Spruch:
Der Nichtigkeitsbeschwerde wird Folge gegeben, der Wahrspruch der Geschwornen sowie das darauf beruhende Urteil (zur Gänze) aufgehoben und die Sache zu nochmaliger Verhandlung und Entscheidung an das Geschwornengericht beim Landesgericht Innsbruck verwiesen. Mit seiner Berufung wird der Angeklagte auf diese Entscheidung verwiesen.
Text
Gründe:
Mit dem angefochtenen Urteil wurde Ernst M*** auf Grund des Wahrspruchs der Geschwornen des Verbrechens des Mordes nach § 75 StGB schuldig erkannt.
Ihm liegt zur Last, am 9.Oktober 1985 in Ried im Oberinntal seine Ehegattin Lorena M*** durch Versetzen zahlreicher Schläge mit einem Beil gegen deren Kopf und Körper vorsätzlich getötet zu haben.
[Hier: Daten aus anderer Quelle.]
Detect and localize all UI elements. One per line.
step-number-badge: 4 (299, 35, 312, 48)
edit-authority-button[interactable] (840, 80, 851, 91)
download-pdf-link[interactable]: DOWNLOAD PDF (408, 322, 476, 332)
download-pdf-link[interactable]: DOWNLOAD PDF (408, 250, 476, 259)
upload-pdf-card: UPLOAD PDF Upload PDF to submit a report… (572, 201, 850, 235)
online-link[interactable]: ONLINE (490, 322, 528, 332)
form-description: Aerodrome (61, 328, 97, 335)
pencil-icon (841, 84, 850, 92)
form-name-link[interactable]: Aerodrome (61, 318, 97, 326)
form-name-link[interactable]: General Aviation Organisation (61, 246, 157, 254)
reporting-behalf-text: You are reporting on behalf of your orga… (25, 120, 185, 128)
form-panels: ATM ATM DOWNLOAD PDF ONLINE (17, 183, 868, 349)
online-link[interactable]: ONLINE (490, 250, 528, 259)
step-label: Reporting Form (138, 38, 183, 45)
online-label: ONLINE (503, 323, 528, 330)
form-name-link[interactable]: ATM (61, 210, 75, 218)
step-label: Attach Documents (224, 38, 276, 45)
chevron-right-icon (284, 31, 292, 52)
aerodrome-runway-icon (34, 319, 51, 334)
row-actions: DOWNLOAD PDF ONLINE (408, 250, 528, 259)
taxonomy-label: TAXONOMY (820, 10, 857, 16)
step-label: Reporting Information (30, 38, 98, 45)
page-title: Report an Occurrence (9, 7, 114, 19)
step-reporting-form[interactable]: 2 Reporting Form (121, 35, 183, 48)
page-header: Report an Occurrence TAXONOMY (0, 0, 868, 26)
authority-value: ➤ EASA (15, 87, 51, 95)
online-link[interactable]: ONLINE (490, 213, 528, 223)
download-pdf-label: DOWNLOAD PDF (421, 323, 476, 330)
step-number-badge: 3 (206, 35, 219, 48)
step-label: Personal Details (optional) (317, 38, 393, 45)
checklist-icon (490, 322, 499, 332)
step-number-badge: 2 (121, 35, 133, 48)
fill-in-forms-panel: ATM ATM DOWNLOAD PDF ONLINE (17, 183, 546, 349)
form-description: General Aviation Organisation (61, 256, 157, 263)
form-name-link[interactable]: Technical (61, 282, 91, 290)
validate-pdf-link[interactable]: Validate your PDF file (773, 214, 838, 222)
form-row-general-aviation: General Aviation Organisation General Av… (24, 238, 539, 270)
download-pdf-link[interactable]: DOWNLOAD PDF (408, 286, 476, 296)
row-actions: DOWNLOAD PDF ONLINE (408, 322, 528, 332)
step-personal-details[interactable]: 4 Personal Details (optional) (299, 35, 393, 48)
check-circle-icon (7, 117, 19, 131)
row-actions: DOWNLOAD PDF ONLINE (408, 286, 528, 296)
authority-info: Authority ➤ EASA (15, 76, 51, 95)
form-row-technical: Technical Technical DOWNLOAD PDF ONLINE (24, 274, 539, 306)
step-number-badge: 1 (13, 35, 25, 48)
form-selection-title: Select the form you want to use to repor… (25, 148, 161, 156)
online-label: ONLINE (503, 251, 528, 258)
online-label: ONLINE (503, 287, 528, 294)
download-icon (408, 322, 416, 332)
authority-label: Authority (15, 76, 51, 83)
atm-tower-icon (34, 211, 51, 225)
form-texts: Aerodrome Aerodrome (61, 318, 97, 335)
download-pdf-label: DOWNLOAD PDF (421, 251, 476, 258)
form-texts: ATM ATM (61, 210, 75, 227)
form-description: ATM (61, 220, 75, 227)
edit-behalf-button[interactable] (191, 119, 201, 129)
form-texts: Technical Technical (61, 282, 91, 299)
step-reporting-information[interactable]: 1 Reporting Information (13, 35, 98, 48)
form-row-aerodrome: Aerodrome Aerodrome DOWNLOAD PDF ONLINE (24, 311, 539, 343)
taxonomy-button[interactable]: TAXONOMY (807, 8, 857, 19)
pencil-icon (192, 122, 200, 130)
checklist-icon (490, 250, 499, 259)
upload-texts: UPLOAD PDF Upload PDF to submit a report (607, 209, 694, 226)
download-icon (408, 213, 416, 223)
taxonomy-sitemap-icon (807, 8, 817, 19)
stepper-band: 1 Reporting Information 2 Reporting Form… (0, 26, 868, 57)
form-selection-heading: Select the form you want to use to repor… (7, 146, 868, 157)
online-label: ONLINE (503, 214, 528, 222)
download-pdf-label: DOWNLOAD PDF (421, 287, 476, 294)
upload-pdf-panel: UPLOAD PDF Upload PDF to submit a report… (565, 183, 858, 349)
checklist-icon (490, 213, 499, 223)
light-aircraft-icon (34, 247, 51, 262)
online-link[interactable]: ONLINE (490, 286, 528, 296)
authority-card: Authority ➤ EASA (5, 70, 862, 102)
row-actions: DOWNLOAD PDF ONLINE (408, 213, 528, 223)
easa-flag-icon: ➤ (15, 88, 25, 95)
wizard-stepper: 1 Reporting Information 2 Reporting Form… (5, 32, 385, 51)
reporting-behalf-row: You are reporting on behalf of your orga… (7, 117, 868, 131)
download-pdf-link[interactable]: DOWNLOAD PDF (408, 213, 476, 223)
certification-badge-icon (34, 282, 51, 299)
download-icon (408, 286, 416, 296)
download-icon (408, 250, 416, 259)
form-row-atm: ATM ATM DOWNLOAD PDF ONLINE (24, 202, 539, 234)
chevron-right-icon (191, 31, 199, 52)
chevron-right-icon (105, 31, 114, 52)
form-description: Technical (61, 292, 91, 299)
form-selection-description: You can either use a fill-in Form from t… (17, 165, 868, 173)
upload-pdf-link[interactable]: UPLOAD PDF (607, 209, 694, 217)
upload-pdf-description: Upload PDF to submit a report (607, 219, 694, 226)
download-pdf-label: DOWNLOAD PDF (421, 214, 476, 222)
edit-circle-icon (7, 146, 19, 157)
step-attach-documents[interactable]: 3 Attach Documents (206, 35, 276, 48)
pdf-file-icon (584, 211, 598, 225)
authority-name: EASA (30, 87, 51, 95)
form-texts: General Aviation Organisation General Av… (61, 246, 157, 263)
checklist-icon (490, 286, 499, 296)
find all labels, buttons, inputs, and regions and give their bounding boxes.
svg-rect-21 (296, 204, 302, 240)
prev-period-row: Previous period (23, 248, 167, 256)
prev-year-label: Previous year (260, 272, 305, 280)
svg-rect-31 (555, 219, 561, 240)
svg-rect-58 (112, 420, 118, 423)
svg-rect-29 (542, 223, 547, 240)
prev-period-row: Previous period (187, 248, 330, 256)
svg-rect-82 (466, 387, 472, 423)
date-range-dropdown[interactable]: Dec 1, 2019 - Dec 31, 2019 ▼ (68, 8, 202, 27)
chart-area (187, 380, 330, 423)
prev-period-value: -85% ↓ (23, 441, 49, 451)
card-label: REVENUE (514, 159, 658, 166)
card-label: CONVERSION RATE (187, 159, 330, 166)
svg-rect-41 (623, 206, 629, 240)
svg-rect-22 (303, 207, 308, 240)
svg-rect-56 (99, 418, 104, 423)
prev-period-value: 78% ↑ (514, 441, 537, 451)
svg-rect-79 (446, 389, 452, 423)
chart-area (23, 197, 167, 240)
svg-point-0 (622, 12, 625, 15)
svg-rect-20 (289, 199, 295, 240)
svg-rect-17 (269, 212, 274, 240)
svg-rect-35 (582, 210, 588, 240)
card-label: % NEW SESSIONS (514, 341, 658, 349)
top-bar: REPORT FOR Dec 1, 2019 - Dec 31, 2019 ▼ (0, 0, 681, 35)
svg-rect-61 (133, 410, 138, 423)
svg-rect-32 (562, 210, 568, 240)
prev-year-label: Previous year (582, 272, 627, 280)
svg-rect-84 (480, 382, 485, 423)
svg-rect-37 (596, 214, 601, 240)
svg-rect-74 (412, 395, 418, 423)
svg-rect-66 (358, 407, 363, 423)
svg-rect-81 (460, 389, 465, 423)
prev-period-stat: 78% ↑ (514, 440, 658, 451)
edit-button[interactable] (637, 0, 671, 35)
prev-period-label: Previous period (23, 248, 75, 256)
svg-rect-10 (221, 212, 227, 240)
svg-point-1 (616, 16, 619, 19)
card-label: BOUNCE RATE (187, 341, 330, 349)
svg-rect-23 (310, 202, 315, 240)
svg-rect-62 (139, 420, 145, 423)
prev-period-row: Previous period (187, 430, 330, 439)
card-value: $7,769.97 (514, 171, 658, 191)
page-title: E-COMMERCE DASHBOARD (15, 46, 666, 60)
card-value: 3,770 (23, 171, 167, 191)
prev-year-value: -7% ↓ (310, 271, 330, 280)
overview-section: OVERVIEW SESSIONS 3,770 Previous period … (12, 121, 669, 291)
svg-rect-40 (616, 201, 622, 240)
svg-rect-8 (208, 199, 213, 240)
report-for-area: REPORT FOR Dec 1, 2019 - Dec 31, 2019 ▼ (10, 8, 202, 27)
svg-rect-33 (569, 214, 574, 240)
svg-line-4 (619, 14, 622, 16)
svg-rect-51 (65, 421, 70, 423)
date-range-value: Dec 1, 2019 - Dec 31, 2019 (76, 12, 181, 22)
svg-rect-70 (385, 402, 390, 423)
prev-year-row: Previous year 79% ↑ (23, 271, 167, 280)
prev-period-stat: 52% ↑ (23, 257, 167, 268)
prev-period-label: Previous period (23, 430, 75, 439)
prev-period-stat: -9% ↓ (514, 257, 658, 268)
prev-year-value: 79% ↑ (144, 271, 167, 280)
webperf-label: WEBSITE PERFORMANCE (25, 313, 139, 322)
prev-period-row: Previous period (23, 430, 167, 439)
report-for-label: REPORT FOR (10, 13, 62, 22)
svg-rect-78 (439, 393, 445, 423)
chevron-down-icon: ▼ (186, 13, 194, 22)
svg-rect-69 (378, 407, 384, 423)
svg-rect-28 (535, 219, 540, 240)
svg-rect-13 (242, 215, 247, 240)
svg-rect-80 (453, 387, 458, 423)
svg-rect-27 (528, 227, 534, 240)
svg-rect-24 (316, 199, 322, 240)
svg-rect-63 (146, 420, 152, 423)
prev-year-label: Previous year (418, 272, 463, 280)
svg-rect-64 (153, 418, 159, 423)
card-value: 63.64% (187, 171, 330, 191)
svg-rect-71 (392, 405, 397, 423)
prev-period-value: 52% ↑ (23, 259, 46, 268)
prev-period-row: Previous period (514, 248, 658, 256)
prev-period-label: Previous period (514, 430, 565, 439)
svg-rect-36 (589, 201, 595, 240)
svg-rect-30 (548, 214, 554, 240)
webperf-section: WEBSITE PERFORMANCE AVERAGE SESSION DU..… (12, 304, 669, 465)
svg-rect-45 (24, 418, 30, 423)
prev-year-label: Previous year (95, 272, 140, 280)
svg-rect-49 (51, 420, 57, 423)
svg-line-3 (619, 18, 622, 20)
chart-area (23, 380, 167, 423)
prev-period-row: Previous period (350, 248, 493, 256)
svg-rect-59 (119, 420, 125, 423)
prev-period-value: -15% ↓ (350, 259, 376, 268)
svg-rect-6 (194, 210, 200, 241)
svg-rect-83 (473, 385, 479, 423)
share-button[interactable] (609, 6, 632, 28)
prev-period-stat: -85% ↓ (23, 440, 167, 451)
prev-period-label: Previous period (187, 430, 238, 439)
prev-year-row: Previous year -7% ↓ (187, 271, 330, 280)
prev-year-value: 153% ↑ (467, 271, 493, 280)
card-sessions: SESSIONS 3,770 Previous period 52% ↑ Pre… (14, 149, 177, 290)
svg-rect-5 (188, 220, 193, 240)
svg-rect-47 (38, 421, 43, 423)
Die Geschwornen hatten die im Sinne der Anklage gestellte Hauptfrage bejaht; weitere Fragen wurden den Geschwornen nicht gestellt.
Dieses Urteil bekämpft der Angeklagte mit einer auf Z 5, 6 und 8 des § 345 Abs. 1 StPO gestützten Nichtigkeitsbeschwerde.
Rechtliche Beurteilung
Dieser kann aus dem Grund der Z 6 des § 345 Abs. 1 StPO Berechtigung nicht abgesprochen werden.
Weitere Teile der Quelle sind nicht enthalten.